Problem to work on> Only one number is wanted here: how many lines of the data hold "Conselho".
_____
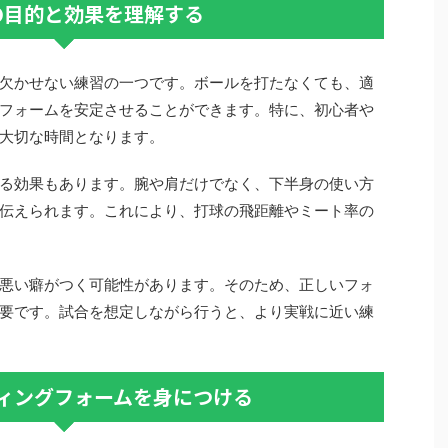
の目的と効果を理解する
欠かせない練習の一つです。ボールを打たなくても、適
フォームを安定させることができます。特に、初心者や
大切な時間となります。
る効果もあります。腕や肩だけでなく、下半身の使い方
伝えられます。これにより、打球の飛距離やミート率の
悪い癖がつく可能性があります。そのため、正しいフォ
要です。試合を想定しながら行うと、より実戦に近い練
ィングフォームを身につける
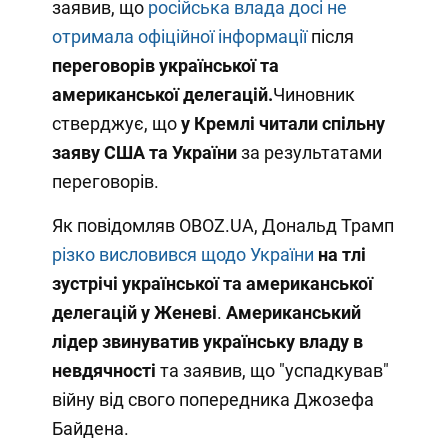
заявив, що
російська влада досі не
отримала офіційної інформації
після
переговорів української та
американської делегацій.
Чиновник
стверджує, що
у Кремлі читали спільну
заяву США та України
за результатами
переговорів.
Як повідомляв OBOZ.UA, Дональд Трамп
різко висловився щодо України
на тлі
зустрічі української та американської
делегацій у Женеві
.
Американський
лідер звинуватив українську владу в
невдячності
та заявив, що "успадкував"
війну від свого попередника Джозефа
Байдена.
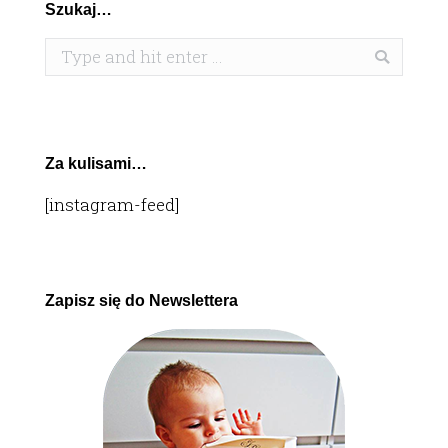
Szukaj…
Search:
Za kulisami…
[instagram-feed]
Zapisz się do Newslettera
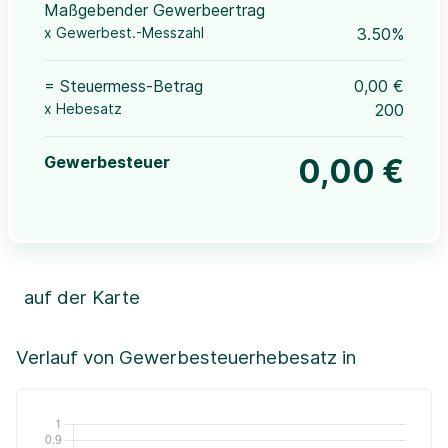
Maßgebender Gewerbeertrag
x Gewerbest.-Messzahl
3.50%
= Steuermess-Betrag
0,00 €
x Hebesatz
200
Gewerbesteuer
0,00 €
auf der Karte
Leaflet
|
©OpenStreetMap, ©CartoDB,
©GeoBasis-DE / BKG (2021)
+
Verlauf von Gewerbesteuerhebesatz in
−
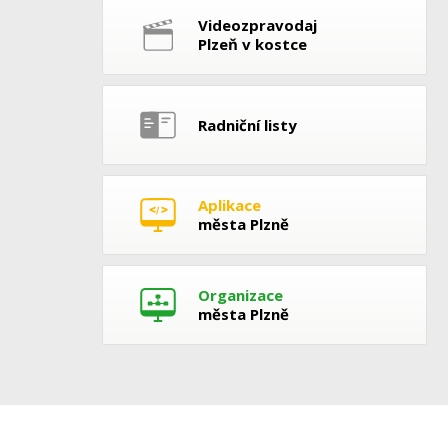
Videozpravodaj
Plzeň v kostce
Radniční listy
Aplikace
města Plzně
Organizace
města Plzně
_____
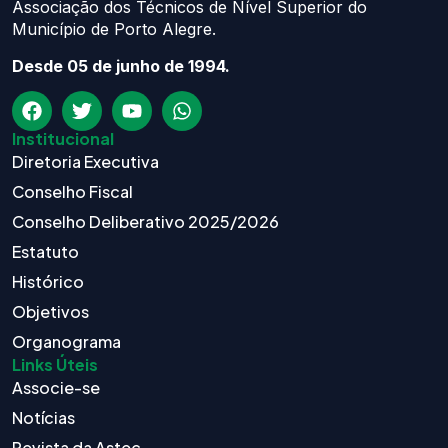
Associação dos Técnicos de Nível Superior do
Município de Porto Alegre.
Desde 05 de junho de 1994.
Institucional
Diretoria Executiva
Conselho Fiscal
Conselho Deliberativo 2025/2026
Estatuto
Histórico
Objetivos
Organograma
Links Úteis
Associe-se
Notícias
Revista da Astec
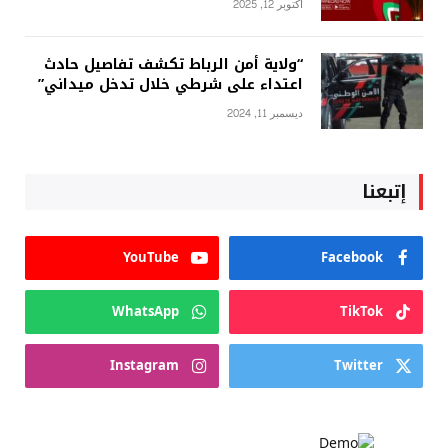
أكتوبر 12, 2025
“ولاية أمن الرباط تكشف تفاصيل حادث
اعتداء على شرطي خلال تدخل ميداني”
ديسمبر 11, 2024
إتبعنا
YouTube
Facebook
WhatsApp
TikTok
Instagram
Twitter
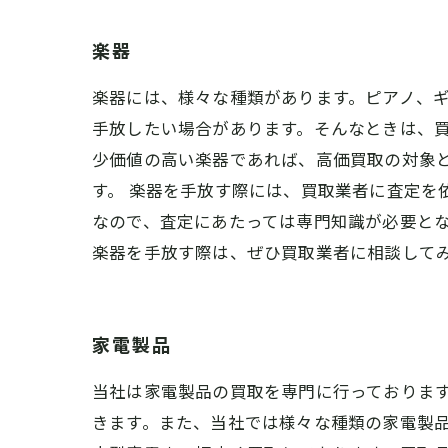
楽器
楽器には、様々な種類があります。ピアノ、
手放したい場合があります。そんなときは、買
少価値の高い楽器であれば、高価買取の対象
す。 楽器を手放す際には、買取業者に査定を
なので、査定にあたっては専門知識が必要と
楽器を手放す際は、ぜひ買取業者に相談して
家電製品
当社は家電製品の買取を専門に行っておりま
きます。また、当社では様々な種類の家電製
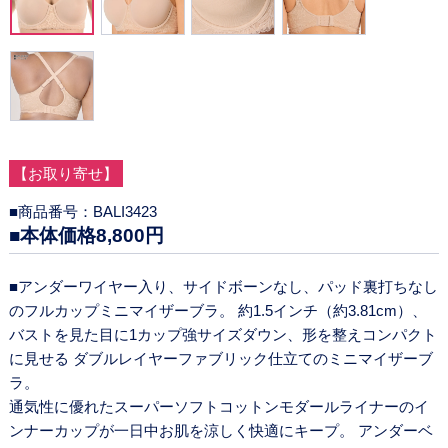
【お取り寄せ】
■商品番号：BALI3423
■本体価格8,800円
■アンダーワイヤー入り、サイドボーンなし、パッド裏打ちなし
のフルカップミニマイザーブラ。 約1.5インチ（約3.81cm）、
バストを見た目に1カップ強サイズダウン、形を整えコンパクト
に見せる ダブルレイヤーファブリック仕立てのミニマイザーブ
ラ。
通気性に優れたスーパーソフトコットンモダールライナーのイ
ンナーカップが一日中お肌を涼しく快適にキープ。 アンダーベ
_____
Exercise result> 2